**Supplied data**:
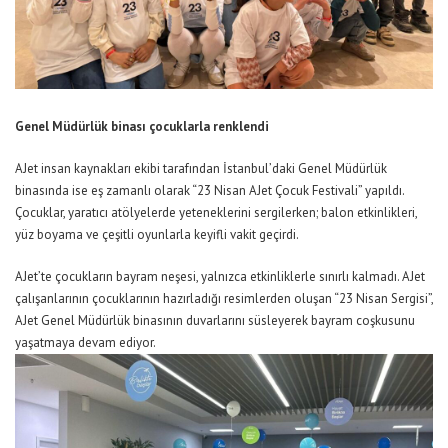
Genel Müdürlük binası çocuklarla renklendi
AJet insan kaynakları ekibi tarafından
İstanbul’daki Genel Müdürlük
binasında ise eş zamanlı olarak “23 Nisan AJet Çocuk Festivali” yapıldı.
Çocuklar, yaratıcı atölyelerde yeteneklerini sergilerken; balon etkinlikleri,
yüz boyama ve çeşitli oyunlarla
keyifli vakit geçirdi.
AJet’te çocukların bayram neşesi,
yalnızca etkinliklerle sınırlı kalmadı.
AJet
çalışanlarının çocuklarının
hazırladığı resimlerden oluşan
“23 Nisan Sergisi”,
AJet Genel Müdürlük binasının duvarlarını süsl
eyerek bayram coşkusunu
yaşatmaya devam ediyor.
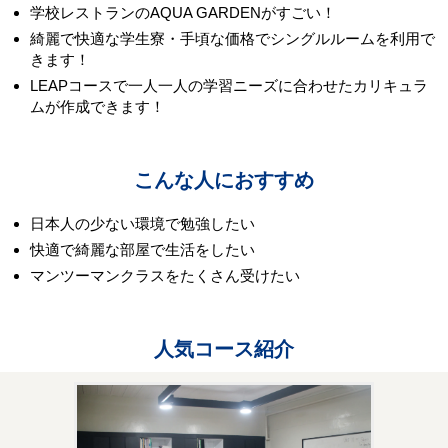
学校レストランのAQUA GARDENがすごい！
綺麗で快適な学生寮・手頃な価格でシングルルームを利用で
きます！
LEAPコースで一人一人の学習ニーズに合わせたカリキュラ
ムが作成できます！
こんな人におすすめ
日本人の少ない環境で勉強したい
快適で綺麗な部屋で生活をしたい
マンツーマンクラスをたくさん受けたい
人気コース紹介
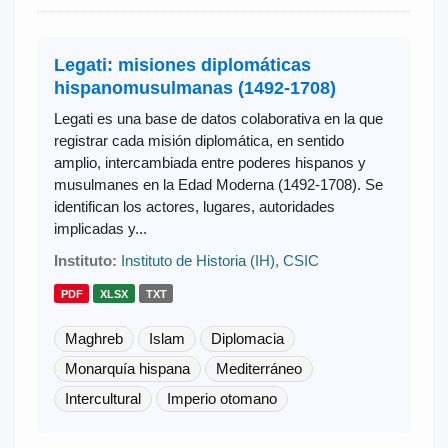
Legati: misiones diplomáticas
hispanomusulmanas (1492-1708)
Legati es una base de datos colaborativa en la que
registrar cada misión diplomática, en sentido
amplio, intercambiada entre poderes hispanos y
musulmanes en la Edad Moderna (1492-1708). Se
identifican los actores, lugares, autoridades
implicadas y...
Instituto:
Instituto de Historia (IH), CSIC
PDF
XLSX
TXT
Maghreb
Islam
Diplomacia
Monarquía hispana
Mediterráneo
Intercultural
Imperio otomano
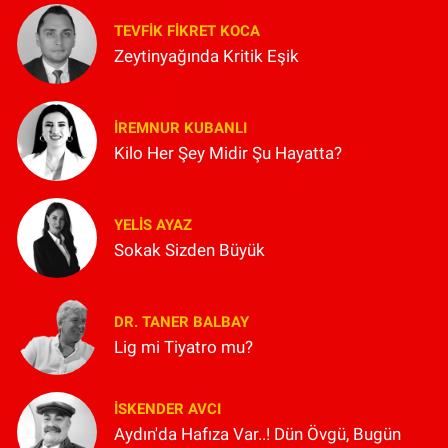
TEVFIK FIKRET KOCA
Zeytinyağında Kritik Eşik
İREMNUR KUBANLI
Kilo Her Şey Midir Şu Hayatta?
YELIS AYAZ
Sokak Sizden Büyük
DR. TANER BALBAY
Lig mi Tiyatro mu?
İSKENDER AVCI
Aydın'da Hafıza Var..! Dün Övgü, Bugün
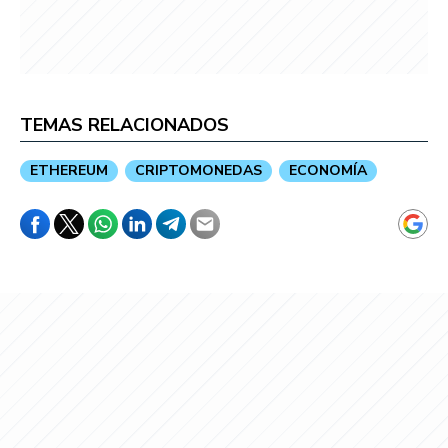
TEMAS RELACIONADOS
ETHEREUM
CRIPTOMONEDAS
ECONOMÍA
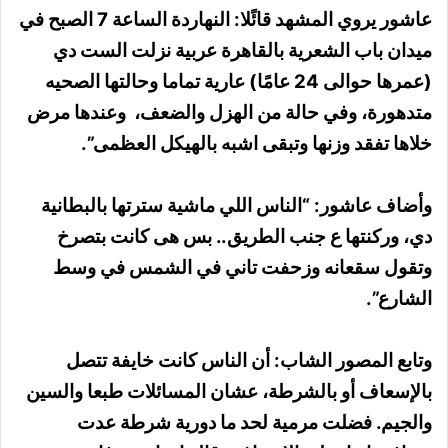
عاشور يروي المشهد قائًلا: النهاردة الساعة 7 الصبح في
ميدان باب الشعرية بالقاهرة عربية نزلت الست دي
(عمرها حوالى 24 عامًا) عارية تماما وحالتها الصحيه
متدهورة، وفي حالة من الهزل والضعف، وعندها مرض
خلاها تفقد وزنها وتبقى اشبه بالهيكل العظمى”.
وأضاف عاشور: “الناس اللي ماشية سترتها بالبطانية
دي، وركنتها ع جنب الطريق.. بس هى كانت بتصرخ
وتقول سقعانه وزحفت تاني في الشمس في وسط
الشارع”.
وتابع المصور الشاب: أن الناس كانت خايفة تتصل
بالإسعاف أو بالشرطة، عشان المسائلات طبعا والسين
والجيم. فضلت مرمية لحد ما دورية شرطة عدت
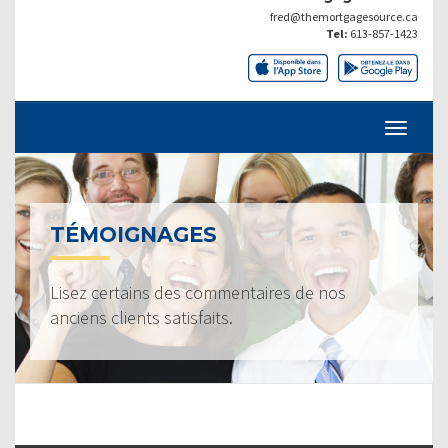
fred@themortgagesource.ca
Tel:
613-857-1423
TÉMOIGNAGES
Lisez certains des commentaires de nos
anciens clients satisfaits.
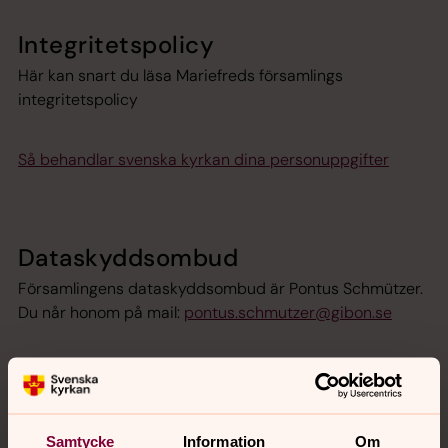
Integritetspolicy
Här kan snart du läsa Mariefreds församlings
integritetspolicy
Så behandlar svenska kyrkan dina personuppgifter
Dataskyddsombud
Församlingens dataskyddsombud är Pontus Schmützer.
Du når honom på mail:
pontus.schmutzer@gibon.se
Dataskyddsförordningen - GDPR
Den 25 maj 2018 trädde den nya
Dataskyddsförordningen, även kallad GDPR, i kraft. Den
Samtycke
Information
Om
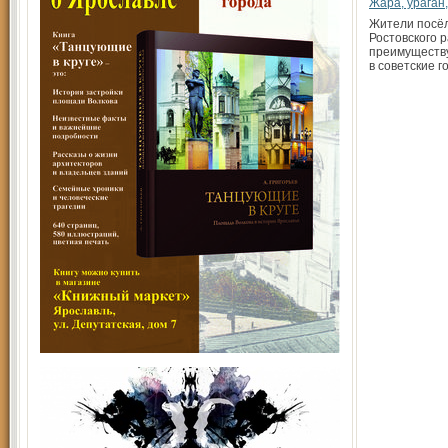
Жара, ураган
Жители посё
Ростовского р
преимуществу
в совет­ские 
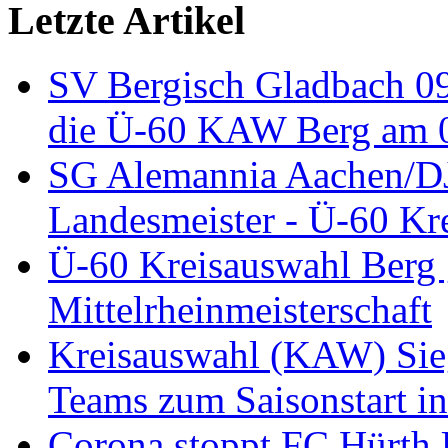
Letzte Artikel
SV Bergisch Gladbach 09
die Ü-60 KAW Berg am 05
SG Alemannia Aachen/D
Landesmeister - Ü-60 Kre
Ü-60 Kreisauswahl Berg 
Mittelrheinmeisterschaft
Kreisauswahl (KAW) Sieg
Teams zum Saisonstart in
Corona stoppt FC Hürth 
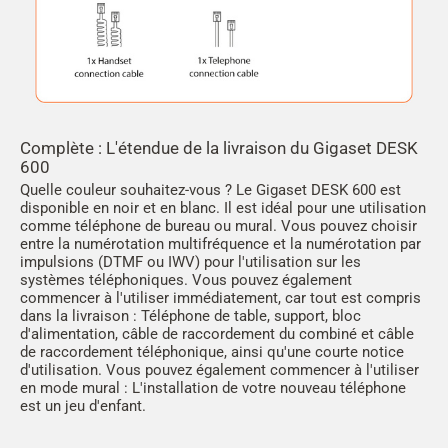
Complète : L'étendue de la livraison du Gigaset DESK
600
Quelle couleur souhaitez-vous ? Le Gigaset DESK 600 est
disponible en noir et en blanc. Il est idéal pour une utilisation
comme téléphone de bureau ou mural. Vous pouvez choisir
entre la numérotation multifréquence et la numérotation par
impulsions (DTMF ou IWV) pour l'utilisation sur les
systèmes téléphoniques. Vous pouvez également
commencer à l'utiliser immédiatement, car tout est compris
dans la livraison : Téléphone de table, support, bloc
d'alimentation, câble de raccordement du combiné et câble
de raccordement téléphonique, ainsi qu'une courte notice
d'utilisation. Vous pouvez également commencer à l'utiliser
en mode mural : L'installation de votre nouveau téléphone
est un jeu d'enfant.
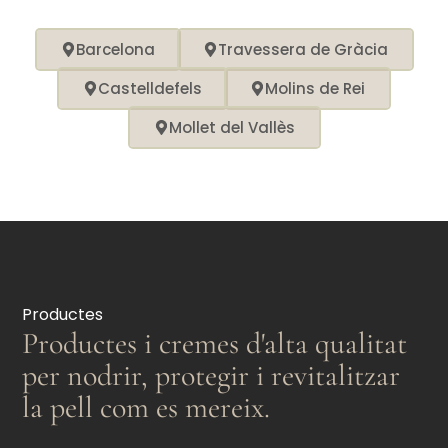
Barcelona
Travessera de Gràcia
Castelldefels
Molins de Rei
Mollet del Vallès
Productes
Productes i cremes d'alta qualitat
per nodrir, protegir i revitalitzar
la pell com es mereix.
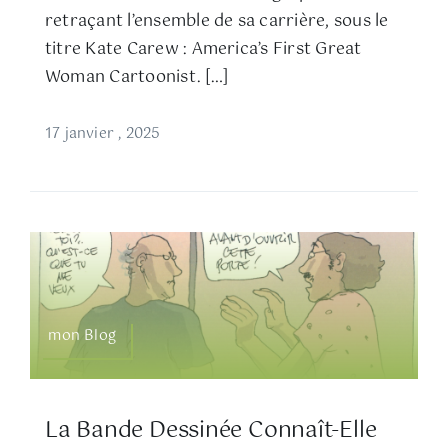
retraçant l’ensemble de sa carrière, sous le
titre Kate Carew : America’s First Great
Woman Cartoonist. […]
17 janvier , 2025
mon Blog
La Bande Dessinée Connaît-Elle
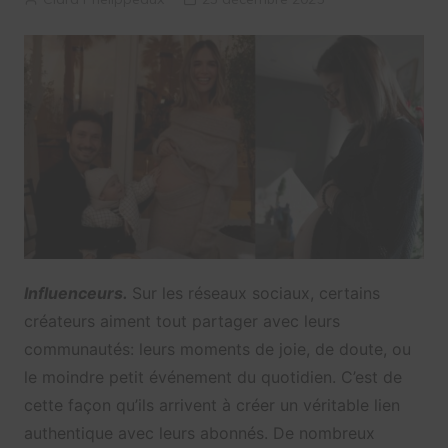
Influenceurs.
Sur les réseaux sociaux, certains
créateurs aiment tout partager avec leurs
communautés: leurs moments de joie, de doute, ou
le moindre petit événement du quotidien. C’est de
cette façon qu’ils arrivent à créer un véritable lien
authentique avec leurs abonnés. De nombreux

**Problem requirements**:
Only the lines from the one with "Den 25 maj 2018 trädde den nya" through the final line of the data should be written out, exactly and including both ends. Skip the pictures.

**Exercise solution**:
Den 25 maj 2018 trädde den nya
Dataskyddsförordningen, även kallad GDPR, i kraft. Den
Samtycke
Information
Om
Жара, ураган
Жители посё
Ростовского р
преимуществу
в совет­ские 
Letzte Artikel
SV Bergisch Gladbach 09
die Ü-60 KAW Berg am 05
SG Alemannia Aachen/D
Landesmeister - Ü-60 Kre
Ü-60 Kreisauswahl Berg 
Mittelrheinmeisterschaft
Kreisauswahl (KAW) Sieg
Teams zum Saisonstart in
Corona stoppt FC Hürth 
Complète : L'étendue de la livraison du Gigaset DESK
600
Quelle couleur souhaitez-vous ? Le Gigaset DESK 600 est
disponible en noir et en blanc. Il est idéal pour une utilisation
comme téléphone de bureau ou mural. Vous pouvez choisir
entre la numérotation multifréquence et la numérotation par
impulsions (DTMF ou IWV) pour l'utilisation sur les
systèmes téléphoniques. Vous pouvez également
commencer à l'utiliser immédiatement, car tout est compris
dans la livraison : Téléphone de table, support, bloc
d'alimentation, câble de raccordement du combiné et câble
de raccordement téléphonique, ainsi qu'une courte notice
d'utilisation. Vous pouvez également commencer à l'utiliser
en mode mural : L'installation de votre nouveau téléphone
est un jeu d'enfant.
Barcelona
Travessera de Gràcia
Castelldefels
Molins de Rei
Mollet del Vallès
Productes
Productes i cremes d'alta qualitat
per nodrir, protegir i revitalitzar
la pell com es mereix.
retraçant l’ensemble de sa carrière, sous le
titre Kate Carew : America’s First Great
Woman Cartoonist. […]
17 janvier , 2025
mon Blog
La Bande Dessinée Connaît-Elle
Influenceurs.
Sur les réseaux sociaux, certains
créateurs aiment tout partager avec leurs
communautés: leurs moments de joie, de doute, ou
le moindre petit événement du quotidien. C’est de
cette façon qu’ils arrivent à créer un véritable lien
authentique avec leurs abonnés. De nombreux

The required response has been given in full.